▶ **What you have to do**
What you return must be the lines of the data that hold the word "труда".

▶ **The input**
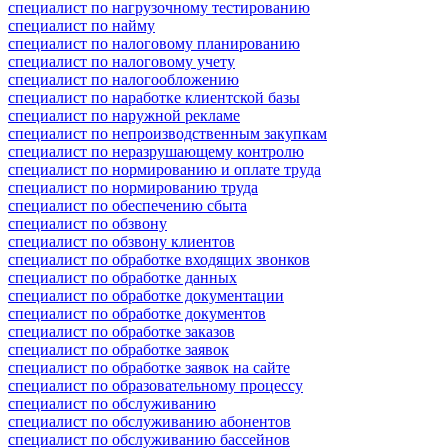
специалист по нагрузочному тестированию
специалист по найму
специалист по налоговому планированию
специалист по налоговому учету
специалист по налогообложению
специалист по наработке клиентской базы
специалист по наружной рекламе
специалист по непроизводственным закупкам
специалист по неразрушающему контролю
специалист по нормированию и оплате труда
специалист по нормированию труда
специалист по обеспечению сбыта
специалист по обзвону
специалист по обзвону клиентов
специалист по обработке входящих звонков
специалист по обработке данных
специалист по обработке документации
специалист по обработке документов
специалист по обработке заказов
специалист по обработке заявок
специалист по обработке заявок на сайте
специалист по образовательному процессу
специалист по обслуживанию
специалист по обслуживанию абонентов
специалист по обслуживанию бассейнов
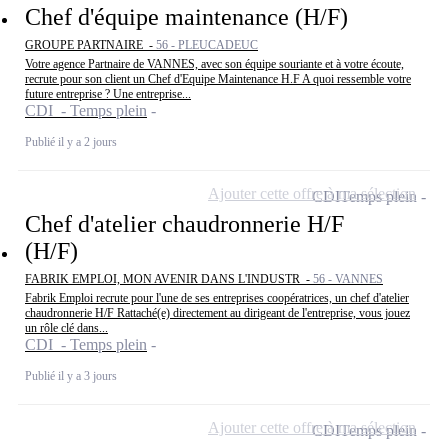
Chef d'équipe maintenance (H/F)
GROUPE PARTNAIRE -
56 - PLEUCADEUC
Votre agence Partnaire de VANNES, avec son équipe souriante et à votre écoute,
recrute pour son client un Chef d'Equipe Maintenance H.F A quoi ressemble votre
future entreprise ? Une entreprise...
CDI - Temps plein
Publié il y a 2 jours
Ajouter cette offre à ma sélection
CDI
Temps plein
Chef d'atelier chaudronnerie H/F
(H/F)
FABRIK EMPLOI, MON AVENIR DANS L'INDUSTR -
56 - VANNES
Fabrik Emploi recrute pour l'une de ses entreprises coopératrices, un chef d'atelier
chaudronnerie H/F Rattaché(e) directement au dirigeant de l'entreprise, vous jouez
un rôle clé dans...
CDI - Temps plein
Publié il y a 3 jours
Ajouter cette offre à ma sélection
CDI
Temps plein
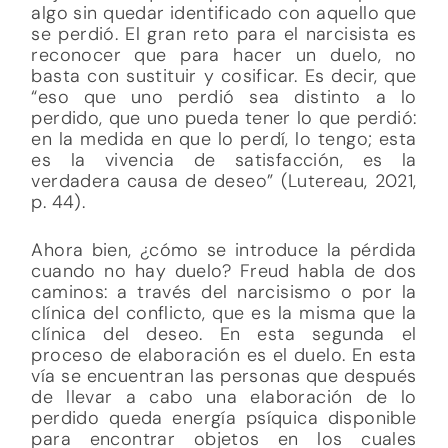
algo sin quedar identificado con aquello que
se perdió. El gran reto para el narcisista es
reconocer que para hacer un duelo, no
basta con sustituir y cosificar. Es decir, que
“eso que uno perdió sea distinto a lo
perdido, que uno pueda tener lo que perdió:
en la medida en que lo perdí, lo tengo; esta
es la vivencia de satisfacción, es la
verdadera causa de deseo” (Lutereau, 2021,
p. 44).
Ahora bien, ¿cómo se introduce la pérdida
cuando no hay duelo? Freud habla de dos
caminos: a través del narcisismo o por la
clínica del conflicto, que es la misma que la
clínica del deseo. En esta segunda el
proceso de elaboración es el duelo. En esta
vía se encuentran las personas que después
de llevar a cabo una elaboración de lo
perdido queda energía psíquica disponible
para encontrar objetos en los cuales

---

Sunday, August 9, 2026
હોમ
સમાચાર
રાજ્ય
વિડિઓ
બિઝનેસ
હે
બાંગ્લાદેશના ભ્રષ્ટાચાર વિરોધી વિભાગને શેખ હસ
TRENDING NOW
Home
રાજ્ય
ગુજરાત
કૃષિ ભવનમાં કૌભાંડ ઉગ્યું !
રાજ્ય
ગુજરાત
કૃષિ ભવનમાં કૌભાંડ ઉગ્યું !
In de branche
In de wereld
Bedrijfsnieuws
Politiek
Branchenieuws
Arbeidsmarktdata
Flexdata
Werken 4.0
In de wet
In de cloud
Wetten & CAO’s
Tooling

▶ **The completed task**
специалист по нормированию и оплате труда
специалист по нормированию труда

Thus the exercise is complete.